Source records
····················

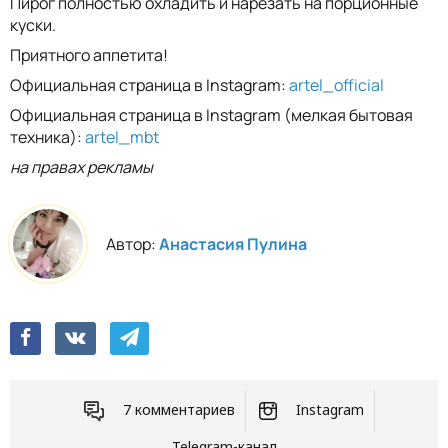
Пирог полностью охладить и нарезать на порционные
куски.
Приятного аппетита!
Официальная страница в Instagram:
artel_official
Официальная страница в Instagram (мелкая бытовая
техника):
artel_mbt
на правах рекламы
Автор:
Анастасия Пулина
7 комментариев
Instagram
Telegram-канал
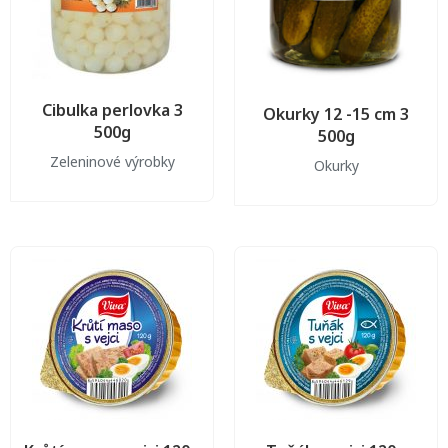
Cibulka perlovka 3
Okurky 12 -15 cm 3
500g
500g
Zeleninové výrobky
Okurky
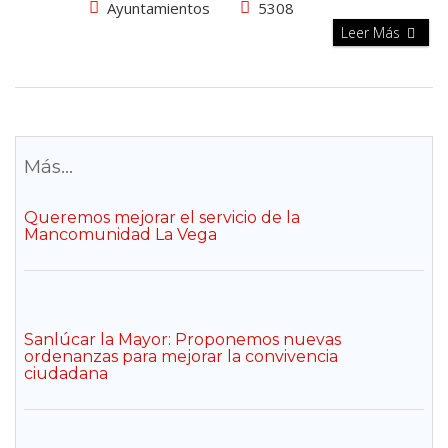
Ayuntamientos
5308
Leer Más
Más...
Queremos mejorar el servicio de la
Mancomunidad La Vega
Sanlúcar la Mayor: Proponemos nuevas
ordenanzas para mejorar la convivencia
ciudadana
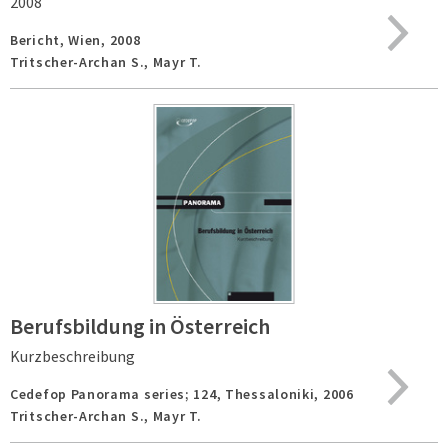
2008
Bericht,
Wien,
2008
Tritscher-Archan S., Mayr T.
Berufsbildung in Österreich
Kurzbeschreibung
Cedefop Panorama series; 124,
Thessaloniki,
2006
Tritscher-Archan S., Mayr T.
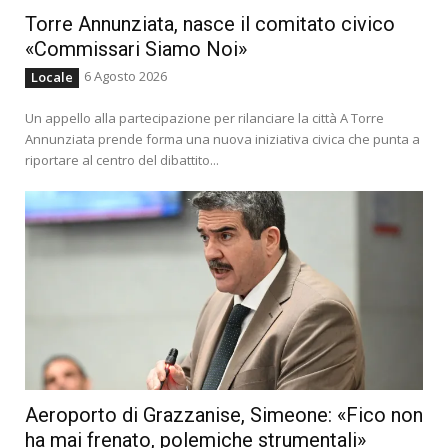
Torre Annunziata, nasce il comitato civico
«Commissari Siamo Noi»
6 Agosto 2026
Locale
Un appello alla partecipazione per rilanciare la città A Torre
Annunziata prende forma una nuova iniziativa civica che punta a
riportare al centro del dibattito...
Aeroporto di Grazzanise, Simeone: «Fico non
ha mai frenato, polemiche strumentali»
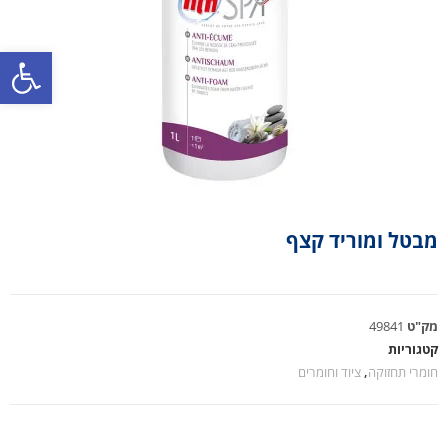
פתח סרגל נגישות
מבטל ומוריד קצף
מק"ט
49841
קטגוריות
חומרי תחזוקה
,
ציוד וחומרים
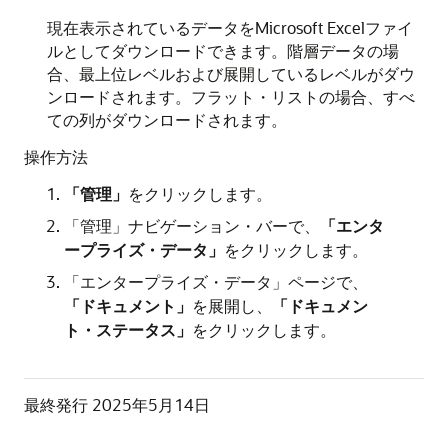
現在表示されているデータをMicrosoft Excelファイ
ルとしてダウンロードできます。階層データの場
合、最上位レベルおよび展開しているレベルがダウ
ンロードされます。フラット・リストの場合、すべ
ての列がダウンロードされます。
操作方法
「管理」
をクリックします。
「管理」ナビゲーション・バーで、
「エンタ
ープライズ・データ」
をクリックします。
「エンタープライズ・データ」ページで、
「ドキュメント」
を展開し、
「ドキュメン
ト・ステータス」
をクリックします。
最終発行
2025年5月14日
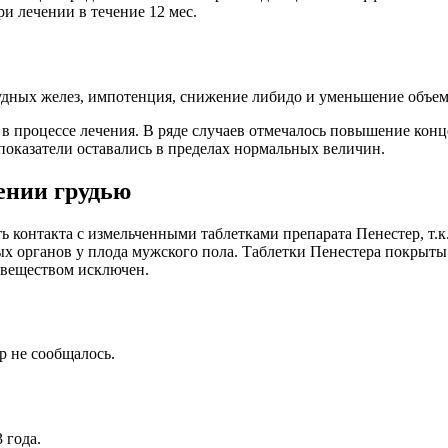
 лечении в течение 12 мес.
удных желез, импотенция, снижение либидо и уменьшение объема
 в процессе лечения. В ряде случаев отмечалось повышение к
 показатели оставались в пределах нормальных величин.
ении грудью
 контакта с измельченными таблетками препарата Пенестер, т.к
х органов у плода мужского пола. Таблетки Пенестера покрыты 
 веществом исключен.
р не сообщалось.
 года.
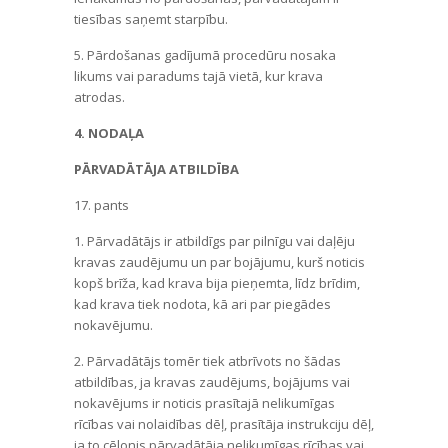
tiesības saņemt starpību.
5. Pārdošanas gadījumā procedūru nosaka
likums vai paradums tajā vietā, kur krava
atrodas.
4. NODA
ĻA
P
ĀRVADĀTĀJA ATBILDĪBA
17. pants
1. Pārvadātājs ir atbildīgs par pilnīgu vai daļēju
kravas zaudējumu un par bojājumu, kurš noticis
kopš brīža, kad krava bija pieņemta, līdz brīdim,
kad krava tiek nodota, kā ari par piegādes
nokavējumu.
2. Pārvadātājs tomēr tiek atbrīvots no šādas
atbildības, ja kravas zaudējums, bojājums vai
nokavējums ir noticis prasītajā nelikumīgas
rīcības vai nolaidības dēļ, prasītāja instrukciju dēļ,
ja to cēlonis pārvadātāja nelikumīgas rīcības vai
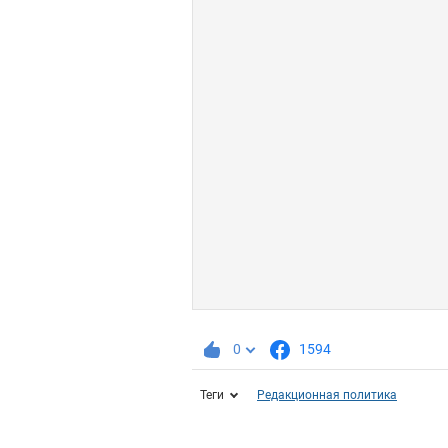
0
1594
Теги
Редакционная политика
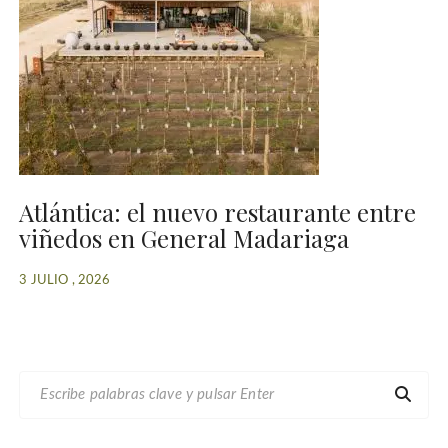
Atlántica: el nuevo restaurante entre
viñedos en General Madariaga
3 JULIO , 2026
B
U
S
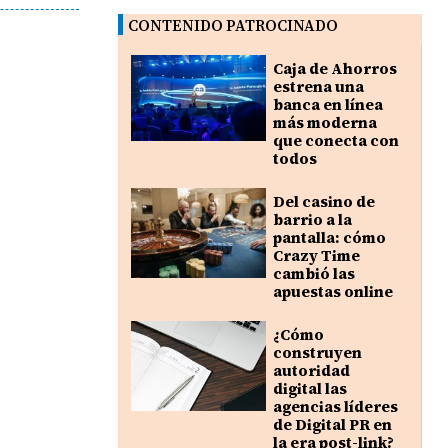
CONTENIDO PATROCINADO
Caja de Ahorros
estrena una
banca en línea
más moderna
que conecta con
todos
Del casino de
barrio a la
pantalla: cómo
Crazy Time
cambió las
apuestas online
¿Cómo
construyen
autoridad
digital las
agencias líderes
de Digital PR en
la era post-link?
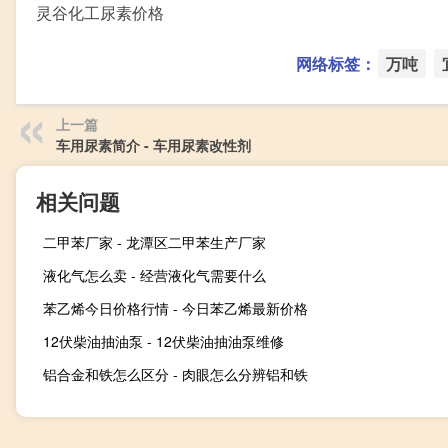
灵谷化工尿素价格
网络标签：
万吨
上一篇
车用尿素简介 - 车用尿素改性剂
相关问题
二甲苯厂家 - 龙潭区二甲苯生产厂家
液化气怎么卖 - 经营液化气需要什么
苯乙烯今日价格行情 - 今日苯乙烯最新价格
12伏柴油抽油泵 - 12伏柴油抽油泵维修
铝合金和铁怎么区分 - 肉眼怎么分辨铝和铁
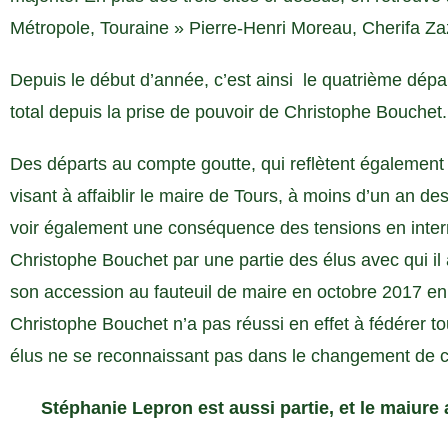
Métropole, Touraine » Pierre-Henri Moreau, Cherifa Z
Depuis le début d’année, c’est ainsi le quatrième dépar
total depuis la prise de pouvoir de Christophe Bouchet.
Des départs au compte goutte, qui reflètent également u
visant à affaiblir le maire de Tours, à moins d’un an de
voir également une conséquence des tensions en interne
Christophe Bouchet par une partie des élus avec qui il
son accession au fauteuil de maire en octobre 2017 
Christophe Bouchet n’a pas réussi en effet à fédérer to
élus ne se reconnaissant pas dans le changement de ca
Stéphanie Lepron est aussi partie, et le maiure 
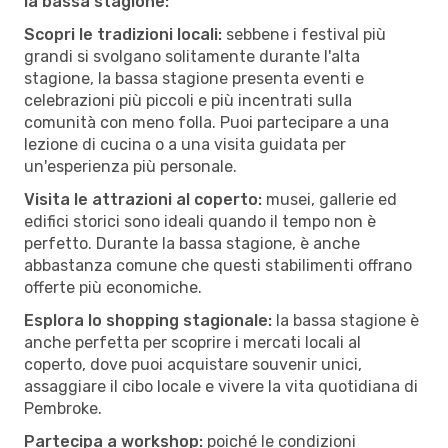
la bassa stagione:
Scopri le tradizioni locali:
sebbene i festival più
grandi si svolgano solitamente durante l'alta
stagione, la bassa stagione presenta eventi e
celebrazioni più piccoli e più incentrati sulla
comunità con meno folla. Puoi partecipare a una
lezione di cucina o a una visita guidata per
un'esperienza più personale.
Visita le attrazioni al coperto:
musei, gallerie ed
edifici storici sono ideali quando il tempo non è
perfetto. Durante la bassa stagione, è anche
abbastanza comune che questi stabilimenti offrano
offerte più economiche.
Esplora lo shopping stagionale:
la bassa stagione è
anche perfetta per scoprire i mercati locali al
coperto, dove puoi acquistare souvenir unici,
assaggiare il cibo locale e vivere la vita quotidiana di
Pembroke.
Partecipa a workshop:
poiché le condizioni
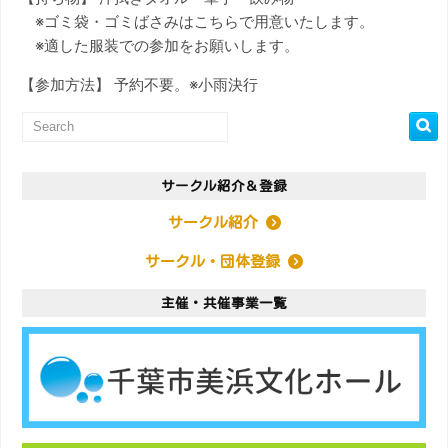
※ゴミ袋・ゴミばさみはこちらで用意いたします。
※適した服装での参加をお願いします。
【参加方法】 予約不要。※小雨決行
サークル紹介＆登録
サークル紹介
サークル・団体登録
主催・共催事業一覧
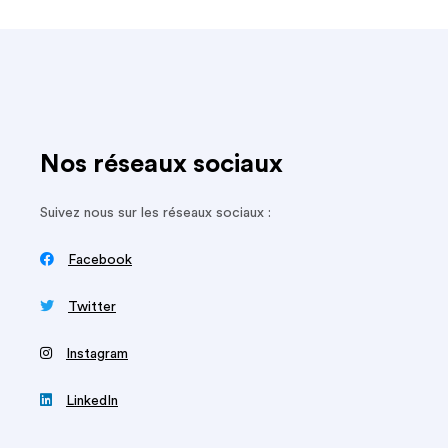
Nos réseaux sociaux
Suivez nous sur les réseaux sociaux :

Facebook

Twitter
‍
Instagram

LinkedIn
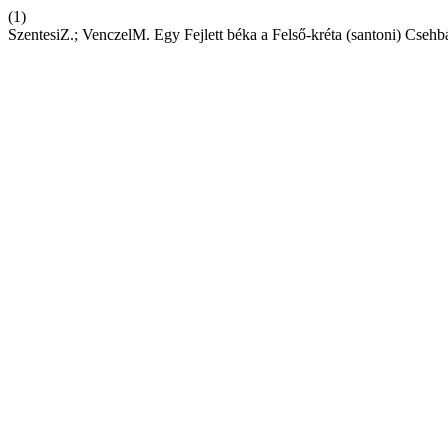
(1)
SzentesiZ.; VenczelM. Egy Fejlett béka a Felső-kréta (santoni) Cse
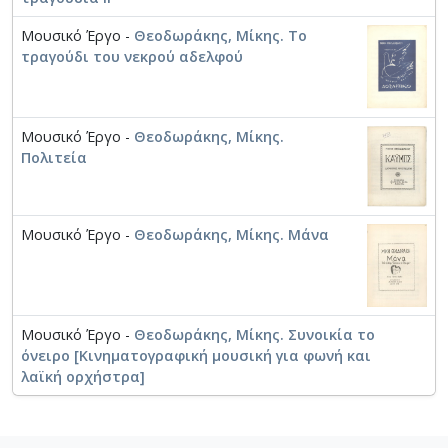
Μουσικό Έργο -
Θεοδωράκης, Μίκης. Το
τραγούδι του νεκρού αδελφού
Μουσικό Έργο -
Θεοδωράκης, Μίκης.
Πολιτεία
Μουσικό Έργο -
Θεοδωράκης, Μίκης. Μάνα
Μουσικό Έργο -
Θεοδωράκης, Μίκης. Συνοικία το
όνειρο [Κινηματογραφική μουσική για φωνή και
λαϊκή ορχήστρα]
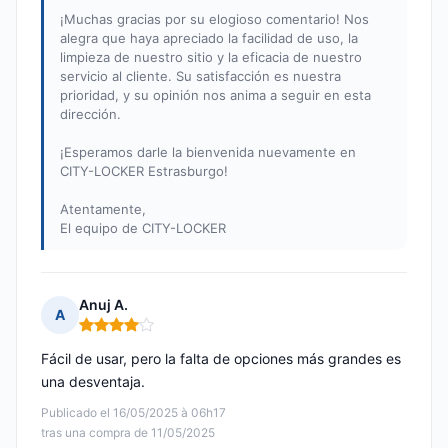
¡Muchas gracias por su elogioso comentario! Nos
alegra que haya apreciado la facilidad de uso, la
limpieza de nuestro sitio y la eficacia de nuestro
servicio al cliente. Su satisfacción es nuestra
prioridad, y su opinión nos anima a seguir en esta
dirección.
¡Esperamos darle la bienvenida nuevamente en
CITY-LOCKER Estrasburgo!
Atentamente,
El equipo de CITY-LOCKER
Anuj A.
A
Nota: 4 de 5
Fácil de usar, pero la falta de opciones más grandes es
una desventaja.
Publicado el 16/05/2025 à 06h17
tras una compra de 11/05/2025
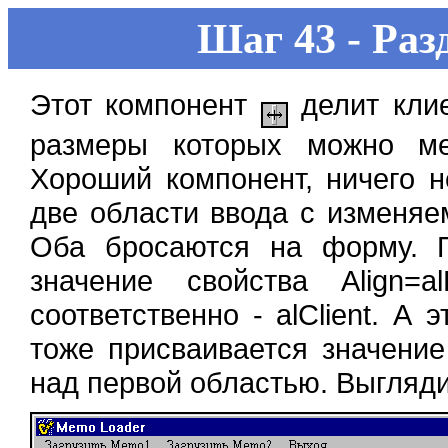
Шаг 43 - Раз
Этот компонент
делит клие
размеры которых можно ме
Хороший компонент, ничего н
две области ввода с изменя
Оба бросаются на форму. П
значение свойства Align=a
соответственно - alClient. А 
тоже присваивается значение 
над первой областью. Выгляди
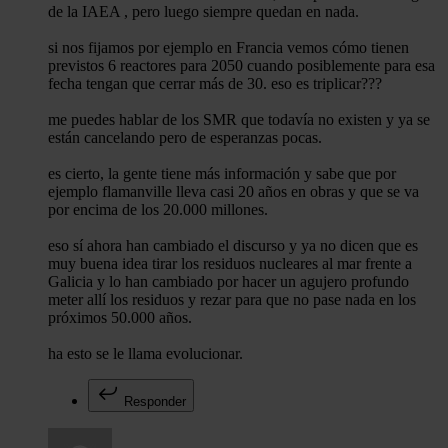
de la IAEA , pero luego siempre quedan en nada.
si nos fijamos por ejemplo en Francia vemos cómo tienen
previstos 6 reactores para 2050 cuando posiblemente para esa
fecha tengan que cerrar más de 30. eso es triplicar???
me puedes hablar de los SMR que todavía no existen y ya se
están cancelando pero de esperanzas pocas.
es cierto, la gente tiene más información y sabe que por
ejemplo flamanville lleva casi 20 años en obras y que se va
por encima de los 20.000 millones.
eso sí ahora han cambiado el discurso y ya no dicen que es
muy buena idea tirar los residuos nucleares al mar frente a
Galicia y lo han cambiado por hacer un agujero profundo
meter allí los residuos y rezar para que no pase nada en los
próximos 50.000 años.
ha esto se le llama evolucionar.
Responder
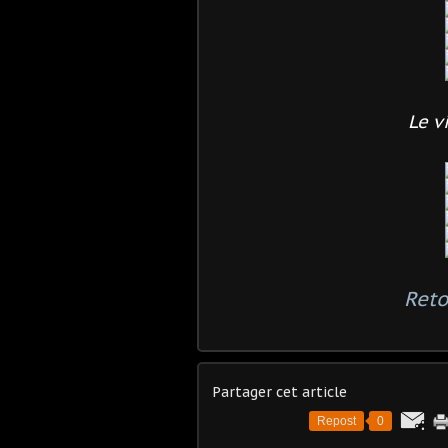
Le v
Reto
Partager cet article
Repost
0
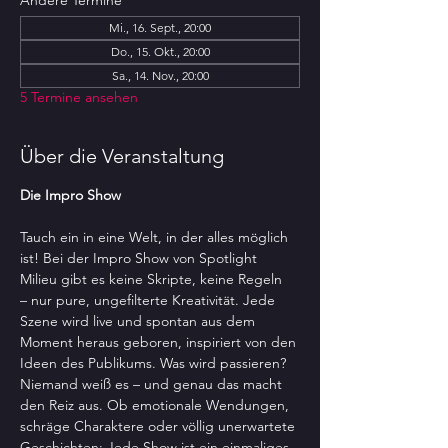
Andere Termine
Mi., 16. Sept., 20:00
Do., 15. Okt., 20:00
Sa., 14. Nov., 20:00
5 Termine ansehen
Über die Veranstaltung
Die Impro Show 
Tauch ein in eine Welt, in der alles möglich 
ist! Bei der Impro Show von Spotlight 
Milieu gibt es keine Skripte, keine Regeln  
– nur pure, ungefilterte Kreativität. Jede 
Szene wird live und spontan aus dem 
Moment heraus geboren, inspiriert von den 
Ideen des Publikums. Was wird passieren? 
Niemand weiß es – und genau das macht 
den Reiz aus. Ob emotionale Wendungen, 
schräge Charaktere oder völlig unerwartete 
Geschichten: Jede Show ist ein einmaliges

····················

> Task to carry out:
What to print is the stretch of entries from the line with "offerte più economiche." up to and including the line with "alegra que haya". Please print it exactly and leave out the pictures.

> Result:
offerte più economiche.
Esplora lo shopping stagionale:
la bassa stagione è
anche perfetta per scoprire i mercati locali al
coperto, dove puoi acquistare souvenir unici,
assaggiare il cibo locale e vivere la vita quotidiana di
Pembroke.
Partecipa a workshop:
poiché le condizioni
※ゴミ袋・ゴミばさみはこちらで用意いたします。
※適した服装での参加をお願いします。
【参加方法】 予約不要。※小雨決行
サークル紹介＆登録
サークル紹介
サークル・団体登録
主催・共催事業一覧
Nos réseaux sociaux
Suivez nous sur les réseaux sociaux :

Facebook

Twitter
‍
Instagram

LinkedIn
(1)
SzentesiZ.; VenczelM. Egy Fejlett béka a Felső-kréta (santoni) Cse
Μουσικό Έργο -
Θεοδωράκης, Μίκης. Το
τραγούδι του νεκρού αδελφού
Μουσικό Έργο -
Θεοδωράκης, Μίκης.
Πολιτεία
Μουσικό Έργο -
Θεοδωράκης, Μίκης. Μάνα
Μουσικό Έργο -
Θεοδωράκης, Μίκης. Συνοικία το
όνειρο [Κινηματογραφική μουσική για φωνή και
λαϊκή ορχήστρα]
¡Muchas gracias por su elogioso comentario! Nos
alegra que haya apreciado la facilidad de uso, la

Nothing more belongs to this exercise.